I am working on studying for a probability exam and I just came across conditional variance, but I can't find anything in my materials for how to solve it.

If I want to find the conditional variance of Y given that X=x, or Var[Y|X=x], how would I solve it? I am given a continuous distribution function of:

f(x,y) = 2x, for 0<x<1, x<y<x+1
otherwise 0.

How do I set up this question?

Thanks!

 

[waealu]

Sorry, I think I posted this in the wrong part of the forum.

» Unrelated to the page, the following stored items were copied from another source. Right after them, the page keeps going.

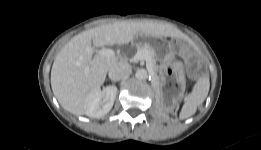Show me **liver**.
I'll return each instance as SVG.
<instances>
[{
    "label": "liver",
    "mask_w": 261,
    "mask_h": 150,
    "mask_svg": "<svg viewBox=\"0 0 261 150\" xmlns=\"http://www.w3.org/2000/svg\"><path fill=\"white\" fill-rule=\"evenodd\" d=\"M138 35L186 38L168 24L142 21L115 22L77 34L57 54L51 69V87L60 105L72 114L85 115L90 96L118 63L116 56L94 55L92 47L126 44Z\"/></svg>",
    "instance_id": "6515ba94"
}]
</instances>
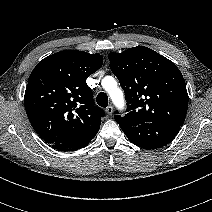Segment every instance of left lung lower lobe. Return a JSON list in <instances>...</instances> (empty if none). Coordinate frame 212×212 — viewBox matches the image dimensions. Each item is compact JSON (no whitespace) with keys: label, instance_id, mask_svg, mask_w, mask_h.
<instances>
[{"label":"left lung lower lobe","instance_id":"1","mask_svg":"<svg viewBox=\"0 0 212 212\" xmlns=\"http://www.w3.org/2000/svg\"><path fill=\"white\" fill-rule=\"evenodd\" d=\"M180 126L162 122L141 123L123 129V132L133 144L145 149H157L170 143Z\"/></svg>","mask_w":212,"mask_h":212}]
</instances>
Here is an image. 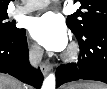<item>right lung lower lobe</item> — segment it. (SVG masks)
<instances>
[{
  "mask_svg": "<svg viewBox=\"0 0 107 89\" xmlns=\"http://www.w3.org/2000/svg\"><path fill=\"white\" fill-rule=\"evenodd\" d=\"M25 33V29H22L10 38L0 34V72L12 75L39 89L43 75L39 68L34 69L29 64Z\"/></svg>",
  "mask_w": 107,
  "mask_h": 89,
  "instance_id": "98d812e1",
  "label": "right lung lower lobe"
}]
</instances>
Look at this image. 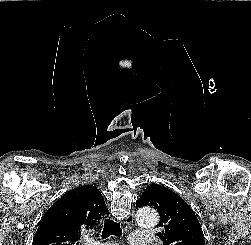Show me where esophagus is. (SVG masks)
<instances>
[{"instance_id":"esophagus-1","label":"esophagus","mask_w":251,"mask_h":245,"mask_svg":"<svg viewBox=\"0 0 251 245\" xmlns=\"http://www.w3.org/2000/svg\"><path fill=\"white\" fill-rule=\"evenodd\" d=\"M134 211L130 212V214L126 217V219L124 220V224L125 225H131L134 223Z\"/></svg>"}]
</instances>
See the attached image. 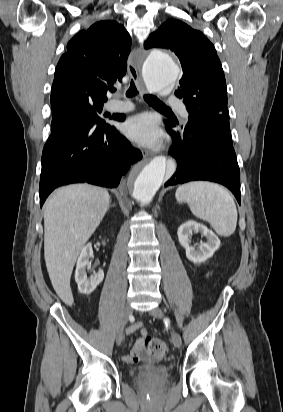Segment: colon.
<instances>
[{
  "instance_id": "5ec220e1",
  "label": "colon",
  "mask_w": 283,
  "mask_h": 412,
  "mask_svg": "<svg viewBox=\"0 0 283 412\" xmlns=\"http://www.w3.org/2000/svg\"><path fill=\"white\" fill-rule=\"evenodd\" d=\"M144 346L155 357H163L168 353V346L165 342L146 336Z\"/></svg>"
}]
</instances>
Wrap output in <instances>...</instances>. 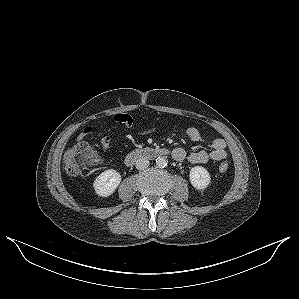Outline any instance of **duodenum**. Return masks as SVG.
<instances>
[{"instance_id":"obj_1","label":"duodenum","mask_w":299,"mask_h":299,"mask_svg":"<svg viewBox=\"0 0 299 299\" xmlns=\"http://www.w3.org/2000/svg\"><path fill=\"white\" fill-rule=\"evenodd\" d=\"M172 154L173 151H171L168 148H154V147H144L136 149L132 152H130L126 158H125V165L128 167L133 166L137 160L142 158L152 159L162 156H167Z\"/></svg>"}]
</instances>
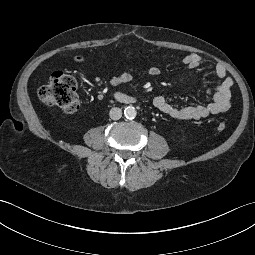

I re-posted it in the Homework help section.

 

[chiro]

Hey waealu and welcome to the forums.

Given VAR[Y|X=x] = E[Y^2|X=x] - (E[Y|X=x])^2, what can you do to calculate the variance?

 

[waealu]

I understand that's how you could get the conditional variance, but how do you get the conditional expectation.

Is it E[Y|X=x]=∫ y*f(y|x)*dy ?

Where f(y|x) = f(x,y) / f(x) ?

 

[chiro]

You integrate out the y component and get an expectation in terms of some x. So usually for getting the expectation of a bi-variate distribution, you integrate across some two-dimensional region, but since it is conditional you are going to integrate with respect to dy and you will get a conditional expectation in terms of some parameter for X=x.

The easiest way to think of it is that for each value of x there is a 'slice' that is in the y-z axis that corresponds to a univariate distribution in terms of y for a fixed x. So if think of the individual slices corresponding to x-values, you have a different univariate distribution for every valid value of x and you are finding an expectation conditioned on a particular value of x. Because you don't specify the x-value it becomes a parameter.

So the conditional expectation assuming E[Y|X=x] is Integral(y-minimum,ymaximum)yf(x,y)dy.